## Goal of the exercise
Copy out the lines beginning with the one that contains "抓好新基建 迈向高质量 ——大力推动慕课与在线教学创新发展 (565, 678)" and ending with the last line below, exactly as they stand. Pictures are not copied.

Collected data entries
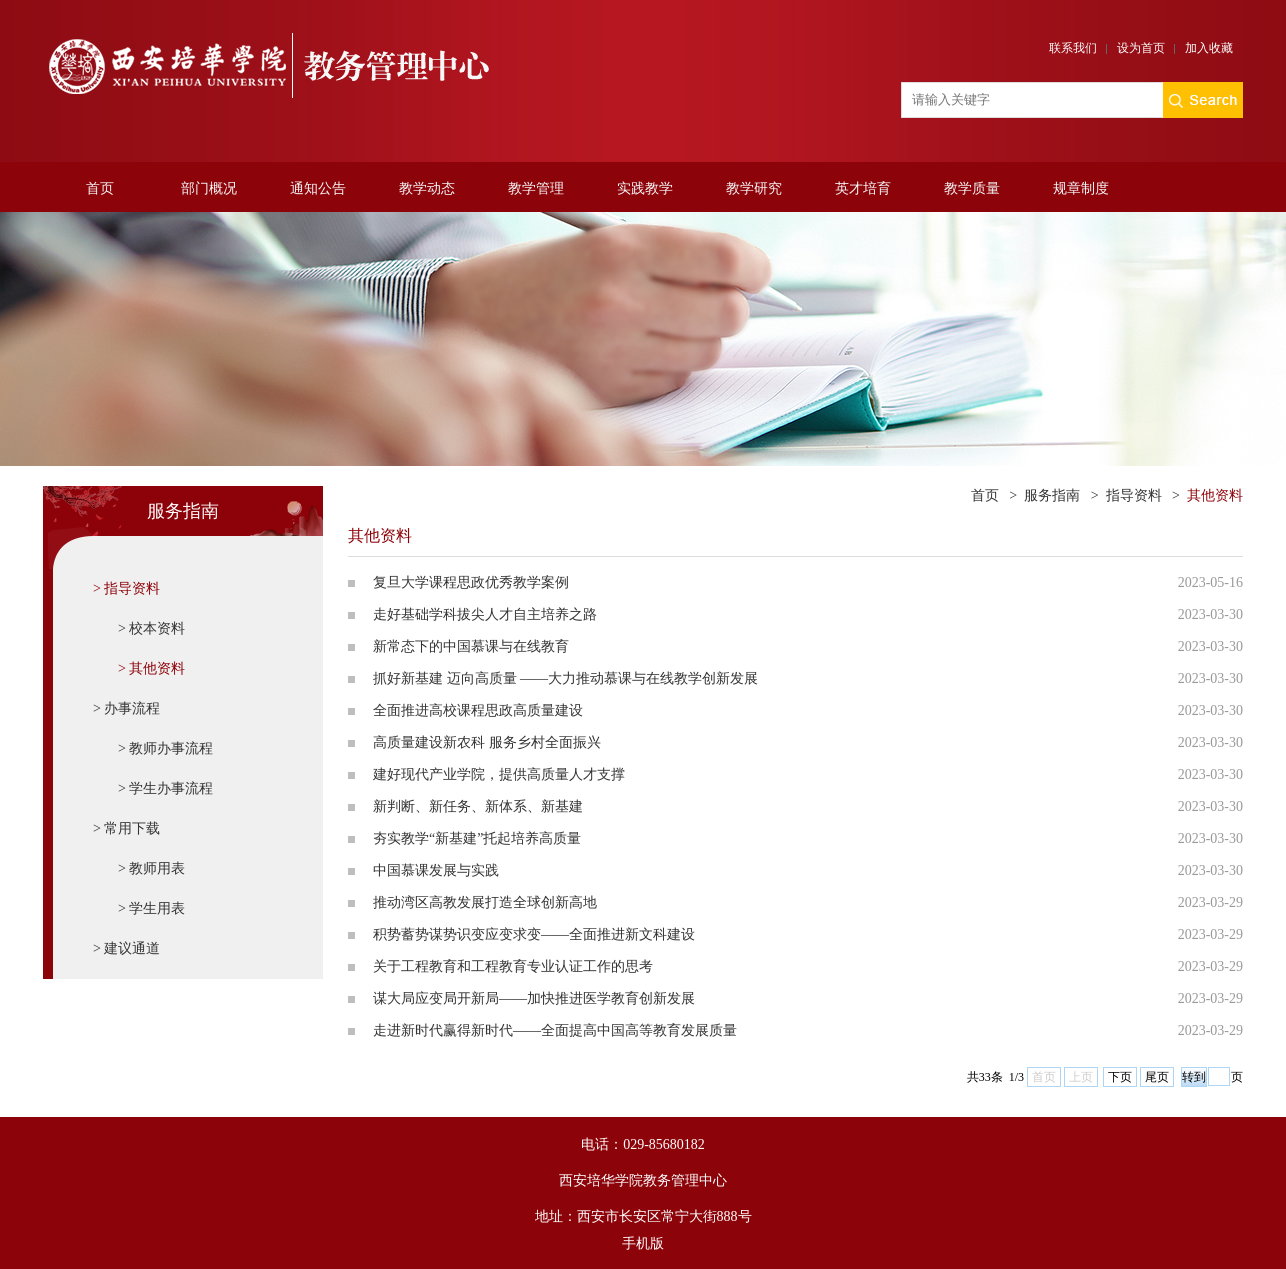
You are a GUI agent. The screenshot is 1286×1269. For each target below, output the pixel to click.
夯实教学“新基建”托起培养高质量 (477, 838)
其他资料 (1215, 495)
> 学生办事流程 (165, 788)
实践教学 (645, 188)
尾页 (1157, 1077)
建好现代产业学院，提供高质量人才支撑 (499, 774)
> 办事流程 (126, 708)
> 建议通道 (126, 948)
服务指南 (1052, 495)
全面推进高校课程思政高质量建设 (478, 710)
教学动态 (427, 188)
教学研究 (754, 188)
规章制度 (1081, 188)
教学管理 (536, 188)
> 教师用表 (151, 868)
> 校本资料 (151, 628)
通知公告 (318, 188)
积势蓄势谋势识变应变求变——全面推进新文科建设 (534, 934)
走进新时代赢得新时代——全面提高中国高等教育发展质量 (555, 1030)
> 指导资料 (126, 588)
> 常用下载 (126, 828)
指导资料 (1134, 495)
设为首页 (1141, 48)
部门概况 (209, 188)
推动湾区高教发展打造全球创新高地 (485, 902)
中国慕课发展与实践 (436, 870)
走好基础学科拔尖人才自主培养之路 (485, 614)
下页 (1120, 1077)
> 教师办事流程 (165, 748)
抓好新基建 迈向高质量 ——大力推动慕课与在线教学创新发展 (565, 678)
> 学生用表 (151, 908)
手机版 (643, 1243)
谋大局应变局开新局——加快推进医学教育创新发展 (534, 998)
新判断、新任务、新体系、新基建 (478, 806)
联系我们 (1073, 48)
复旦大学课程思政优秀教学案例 (471, 582)
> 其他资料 (151, 668)
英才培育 (863, 188)
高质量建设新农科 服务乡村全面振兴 (487, 742)
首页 (100, 188)
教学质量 (972, 188)
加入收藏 (1209, 48)
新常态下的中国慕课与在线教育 (471, 646)
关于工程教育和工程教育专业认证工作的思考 (513, 966)
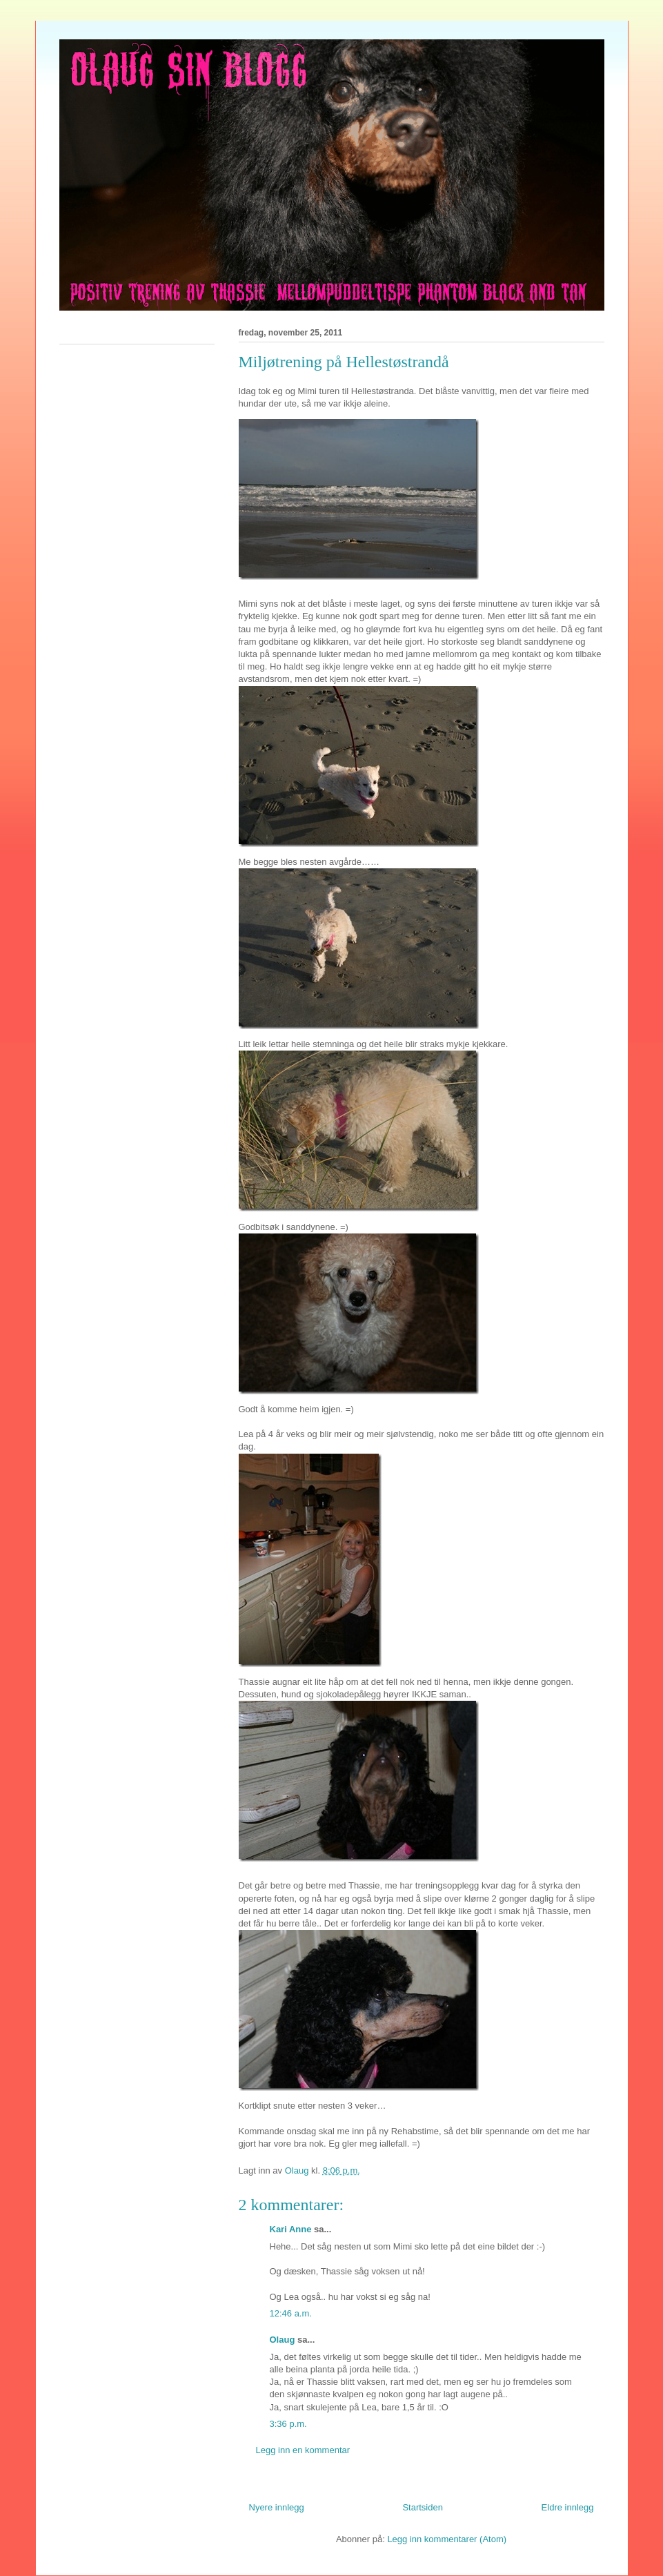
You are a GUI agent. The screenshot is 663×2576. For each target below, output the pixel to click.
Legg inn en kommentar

## Exercise solution
抓好新基建 迈向高质量 ——大力推动慕课与在线教学创新发展 (565, 678)
> 学生用表 (151, 908)
手机版 (643, 1243)
谋大局应变局开新局——加快推进医学教育创新发展 (534, 998)
新判断、新任务、新体系、新基建 (478, 806)
联系我们 (1073, 48)
复旦大学课程思政优秀教学案例 (471, 582)
> 其他资料 (151, 668)
英才培育 (863, 188)
高质量建设新农科 服务乡村全面振兴 (487, 742)
首页 (100, 188)
教学质量 (972, 188)
加入收藏 (1209, 48)
新常态下的中国慕课与在线教育 (471, 646)
关于工程教育和工程教育专业认证工作的思考 (513, 966)
You are a GUI agent. The screenshot is 663×2576. For each target below, output the pixel to click.
Legg inn en kommentar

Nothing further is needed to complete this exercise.